Robotic Milkers and an Automated Greenhouse: Inside a High-Tech Small Farm - johnny313
https://www.nytimes.com/2019/01/13/technology/farm-technology-milkers-robots.html
======
jelliclesfarm
Excellent! Exciting times ahead. This is similar to what I envision with
Jellicles small acreage farm bots without the animals(I have no experience
with that).

My design is for 5 acres, serving 100-150 people and one working person and a
suite of small light weight bots and one heavy duty farm bot. Can be fully
automated. Combination of hydroponics and field grown.

So far, everything is technically “possible” except harvesting and soft
fruits(like berries).

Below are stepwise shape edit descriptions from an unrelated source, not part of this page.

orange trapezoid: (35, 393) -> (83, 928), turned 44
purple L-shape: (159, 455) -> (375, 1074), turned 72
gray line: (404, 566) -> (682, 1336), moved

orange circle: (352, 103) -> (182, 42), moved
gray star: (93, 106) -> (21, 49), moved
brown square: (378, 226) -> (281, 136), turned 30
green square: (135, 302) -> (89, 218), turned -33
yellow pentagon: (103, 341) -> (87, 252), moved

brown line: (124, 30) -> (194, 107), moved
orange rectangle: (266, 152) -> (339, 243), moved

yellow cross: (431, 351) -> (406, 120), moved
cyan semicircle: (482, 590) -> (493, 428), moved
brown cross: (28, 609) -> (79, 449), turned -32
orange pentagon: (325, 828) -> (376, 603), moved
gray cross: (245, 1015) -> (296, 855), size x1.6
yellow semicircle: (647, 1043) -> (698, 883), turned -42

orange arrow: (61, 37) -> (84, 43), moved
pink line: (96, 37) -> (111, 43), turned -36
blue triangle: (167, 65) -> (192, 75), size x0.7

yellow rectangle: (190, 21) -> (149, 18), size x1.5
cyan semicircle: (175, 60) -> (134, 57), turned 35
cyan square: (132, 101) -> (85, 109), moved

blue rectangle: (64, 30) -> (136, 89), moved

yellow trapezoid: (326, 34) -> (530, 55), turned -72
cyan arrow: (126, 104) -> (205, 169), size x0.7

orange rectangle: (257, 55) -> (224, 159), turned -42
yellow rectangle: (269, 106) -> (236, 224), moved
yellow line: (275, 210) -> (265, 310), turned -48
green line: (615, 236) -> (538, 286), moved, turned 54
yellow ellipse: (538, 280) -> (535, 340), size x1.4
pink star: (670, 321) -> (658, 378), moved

I can automate(theoretically) everything from greenhouse
operations to field prep to planting to fertilizing to limited harvesting and
packing.

We can do so far: greens, fruits(nightshade), foot crops, brassicas, squashes,
pumpkins and orchard operations. Even some kinds of grains like millets and
barley. With floriculture..so far I have only figured out sunflowers..

Now..Gots to figure out prototyping...

------
leroy_masochist
The math for the milking machines seems wacky. Average milking session is
supposedly 6 minutes, which means each robot has a capacity of 10 cows/hour
(not taking into account changeover time which is likely not trivial). There
are 3 robots and a herd of 150 who are milked 4x/day on average. That's 600
total sessions, or 60 machine-hours, so this implies that each machine is
operating at perfect efficiency 20 hours/day.